The purpose of the project was for students to gain knowledge and experience in the practice of oral history and to contribute to the public-record testimonies about how people, businesses and organizations in western Montana experienced the coronavirus pandemic during the lockdown and phased reopening in the spring and summer of 2020.
“This oral history internship experience really allowed our student scholars to partner with this place that is Missoula, Montana, and the greater Rocky Mountain West,” said Kyle Volk, chair of UM Department of History. “These internships provide students with professional, hands-on experience that make the past relevant and accessible to the wider public.”
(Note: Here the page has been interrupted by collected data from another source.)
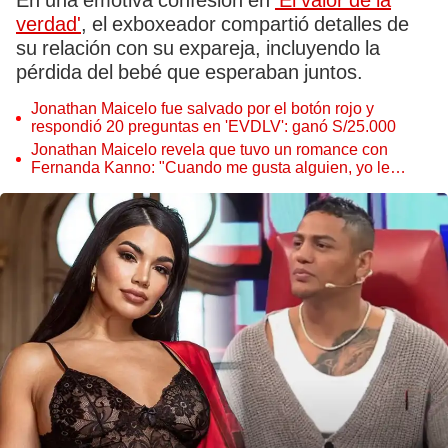
En una emotiva confesión en
'El valor de la
verdad'
, el exboxeador compartió detalles de
su relación con su expareja, incluyendo la
pérdida del bebé que esperaban juntos.
Jonathan Maicelo fue salvado por el botón rojo y
respondió 20 preguntas en 'EVDLV': ganó S/25.000
Jonathan Maicelo revela que tuvo un romance con
Fernanda Kanno: "Cuando me gusta alguien, yo le
caigo"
Student work produced a collection of 20 recorded and transcribed interviews that will be donated to Archives and Special Collections at UM’s Maureen and Mike Mansfield Library. Entitled “University of Montana COVID-19 Oral History Project,” the interviews will be available in the library’s digital collections.
Both the interviewees and the interviewers in this project come from diverse backgrounds and offer different perspectives on recent COVID-19 experiences:
- John Stefanek is a doctoral student studying modern U.S. history. Having personal interest in Greek life, exotic pets and video games, he interviewed two fraternity presidents at UM and Montana State University, the owner of an exotic pet business based in Helena and a married couple from Helena who stream video games on Twitch.
- Michael Larmann is a doctoral student studying early American history. His interviewees were concentrated in Missoula and include retailers, a restaurant, the Missoula Paddleheads baseball team and the local music band Letter B. Larmann also conducted interviews on behalf of the Downtown Missoula Partnership, including the Missoula branch of the International Rescue Committee, which works with refugees.
- Sophia Etier, a Montana resident, graduated in this spring with a Bachelor of Arts in History and is currently enrolled in a public history graduate program at Southern New Hampshire University. Because of her involvement in public history, she interviewed the executive and assistant directors of the Historical Museum at Fort Missoula, as well as the Missoula historic preservation officer. Also having an interest in health care during the pandemic, Etier interviewed the executive director of the All Nations Health Center.
- Riley Erion is a recent UM graduate who received an undergraduate degree in history. Her interviews included the co-owners of Hype House, a spin studio and the executive director of the Poverello Center.
- Madeline Hagan is an undergraduate student studying history, philosophy and African-American studies. She interviewed a single-mother student, an environmental studies professor and a Black Lives Matter protester.